**SOURCE DATA:**

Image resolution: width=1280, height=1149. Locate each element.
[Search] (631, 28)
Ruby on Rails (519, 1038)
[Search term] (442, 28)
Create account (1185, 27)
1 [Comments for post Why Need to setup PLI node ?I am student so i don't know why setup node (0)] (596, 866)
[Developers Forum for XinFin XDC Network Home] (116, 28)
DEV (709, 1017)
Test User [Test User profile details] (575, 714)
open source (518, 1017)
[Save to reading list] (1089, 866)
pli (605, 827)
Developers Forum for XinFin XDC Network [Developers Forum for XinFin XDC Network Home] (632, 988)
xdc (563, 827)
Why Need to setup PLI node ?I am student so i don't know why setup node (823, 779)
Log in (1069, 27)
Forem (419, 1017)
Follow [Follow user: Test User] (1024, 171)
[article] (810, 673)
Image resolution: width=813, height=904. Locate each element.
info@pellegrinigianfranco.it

--

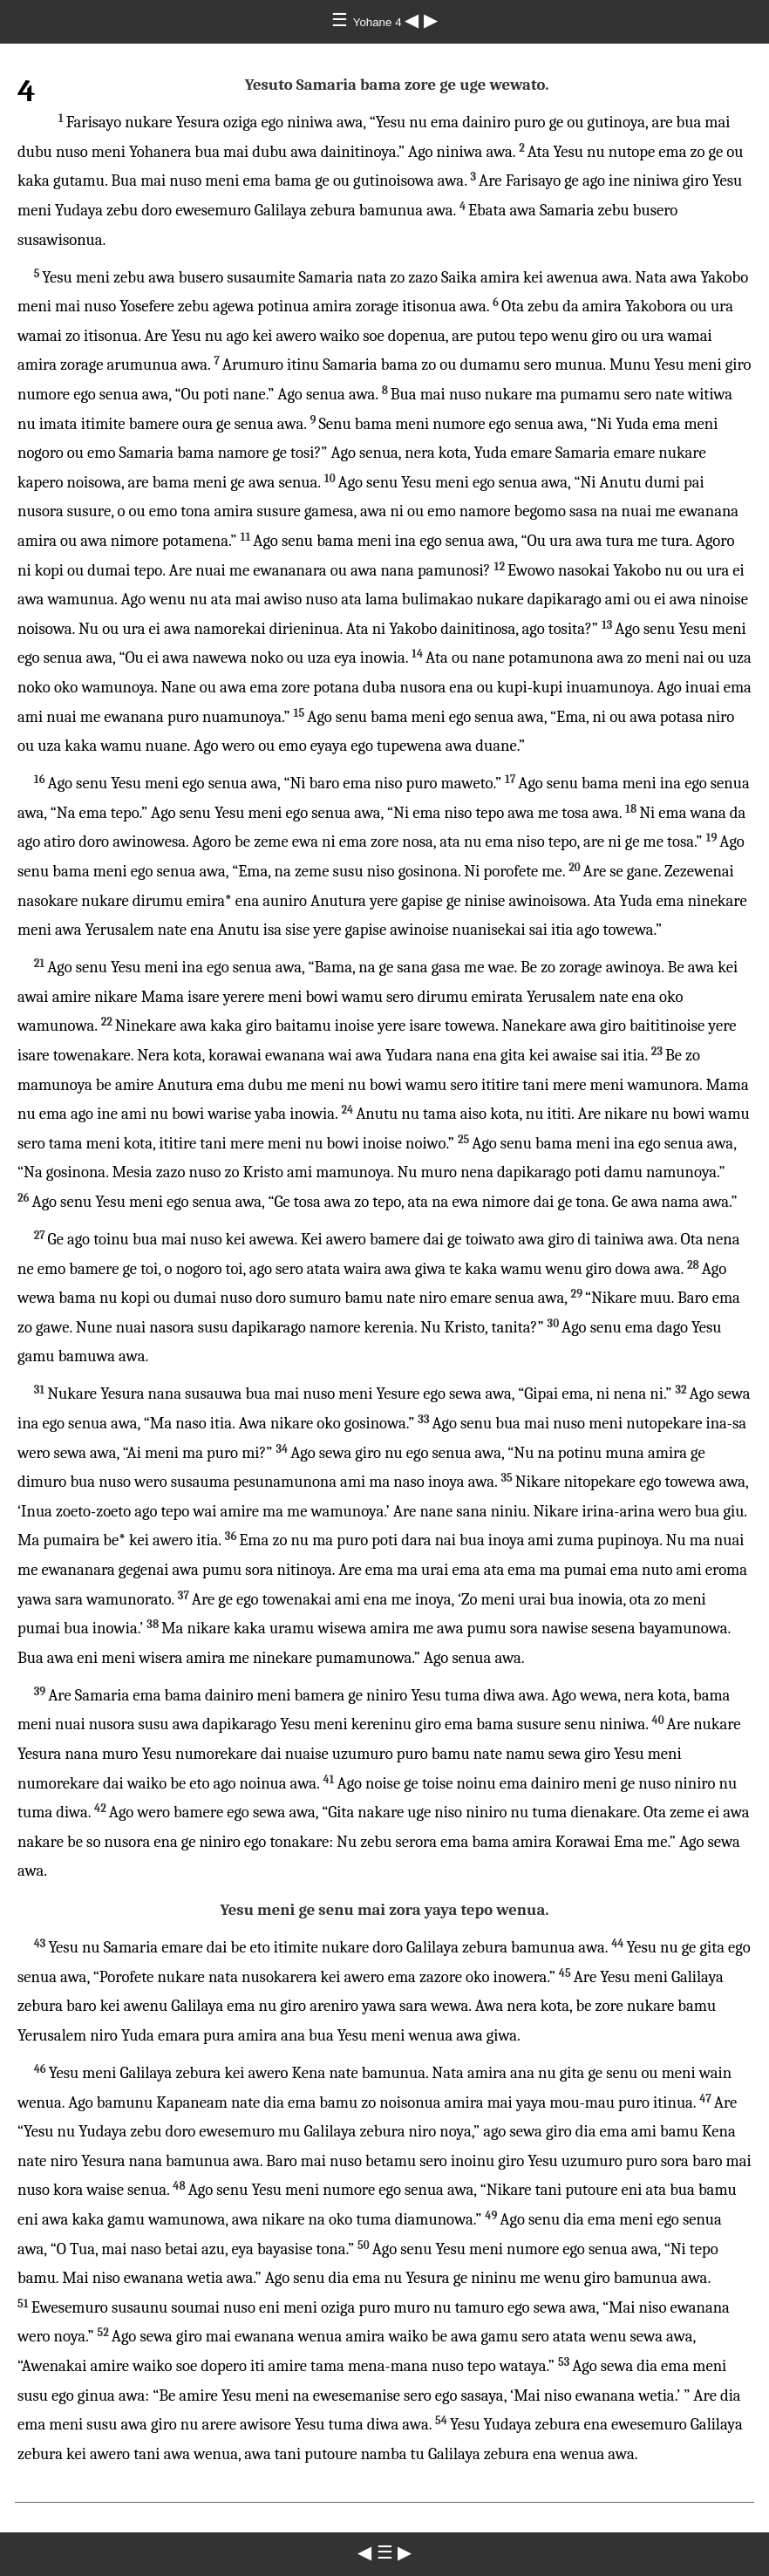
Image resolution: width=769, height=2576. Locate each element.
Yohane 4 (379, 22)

--

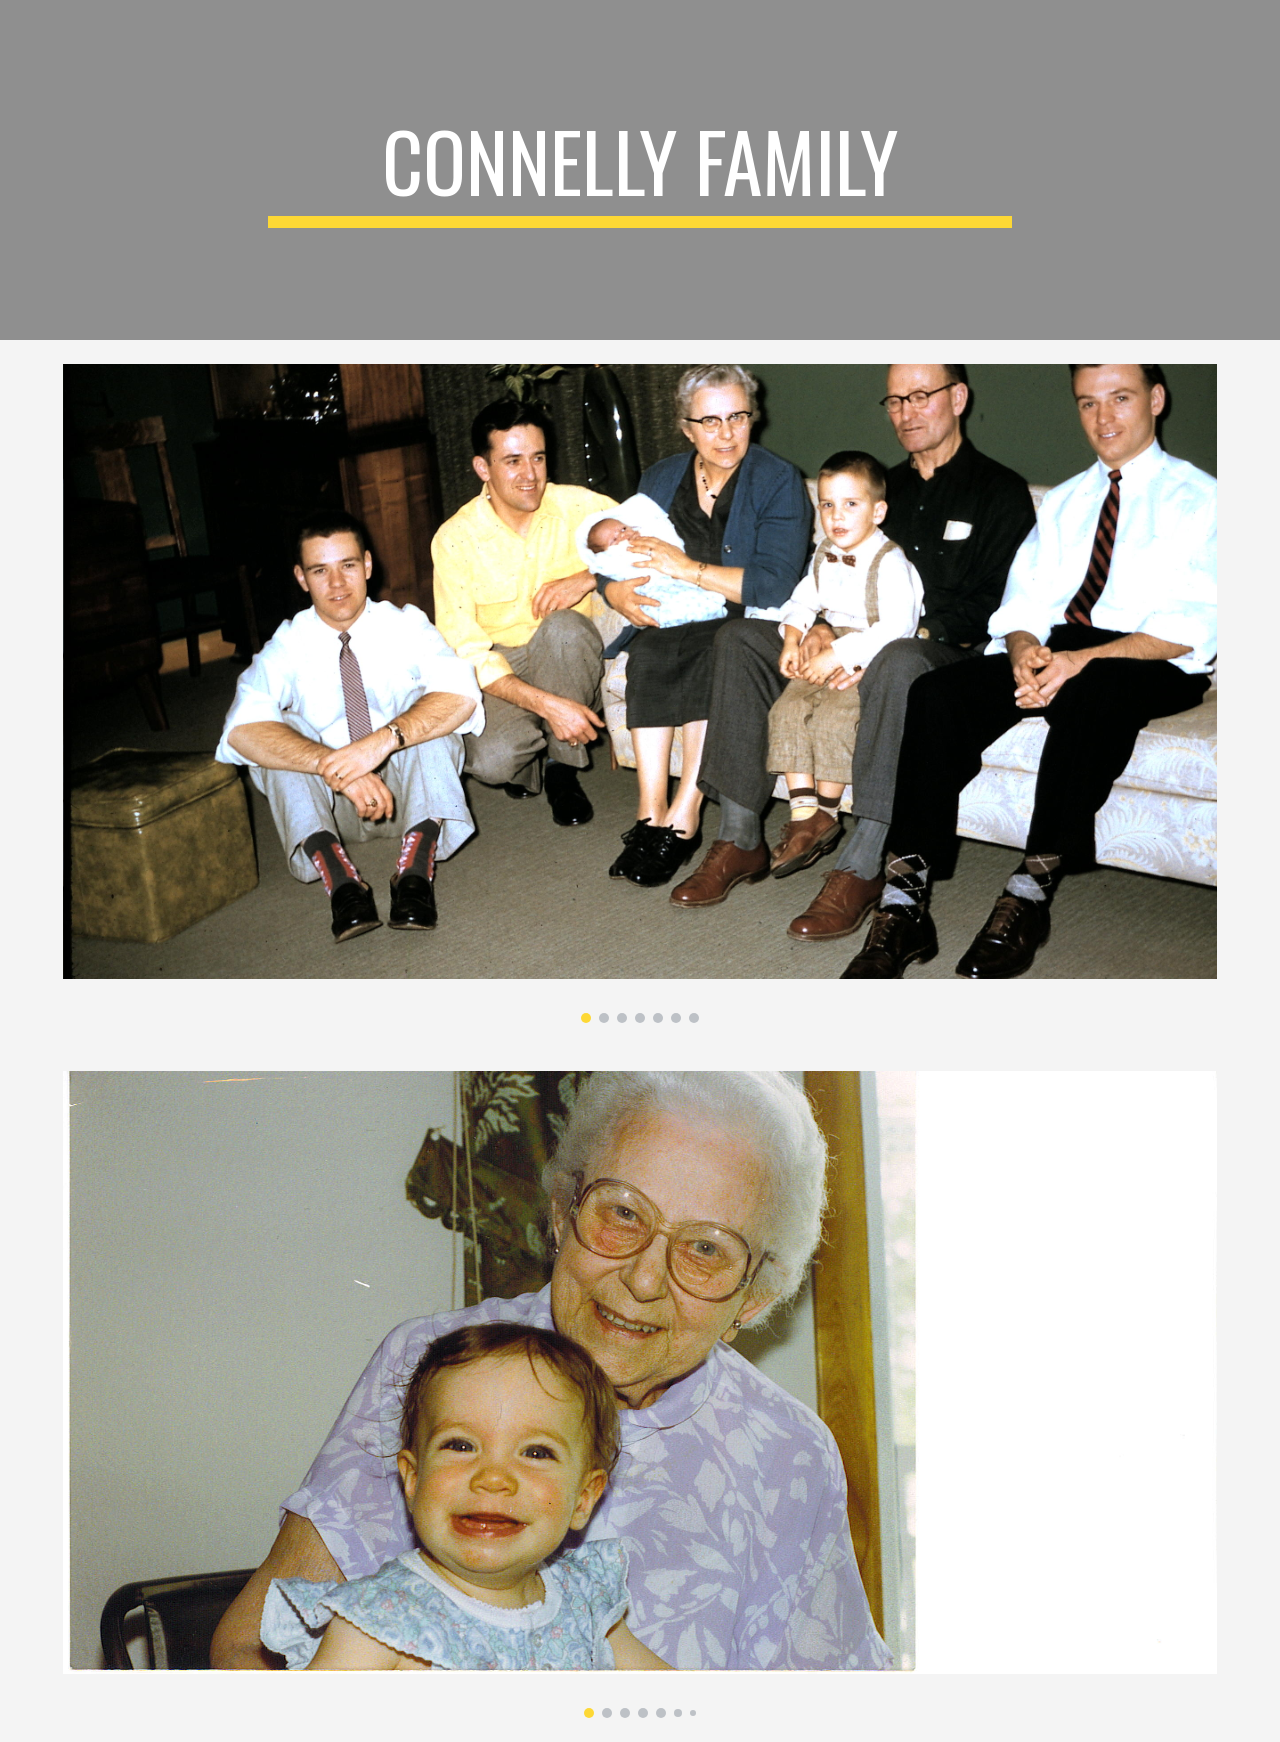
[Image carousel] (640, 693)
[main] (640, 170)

**TASK PROMPT:**
Beginning at the line with "pli (605, 827)" and stopping after the line with "info@pellegrinigianfranco.it", please write out every line of the data above exactly and nothing else.

**RESULT FOR THIS TASK:**
pli (605, 827)
Developers Forum for XinFin XDC Network [Developers Forum for XinFin XDC Network Home] (632, 988)
xdc (563, 827)
Why Need to setup PLI node ?I am student so i don't know why setup node (823, 779)
Log in (1069, 27)
Forem (419, 1017)
Follow [Follow user: Test User] (1024, 171)
[article] (810, 673)
Image resolution: width=813, height=904. Locate each element.
info@pellegrinigianfranco.it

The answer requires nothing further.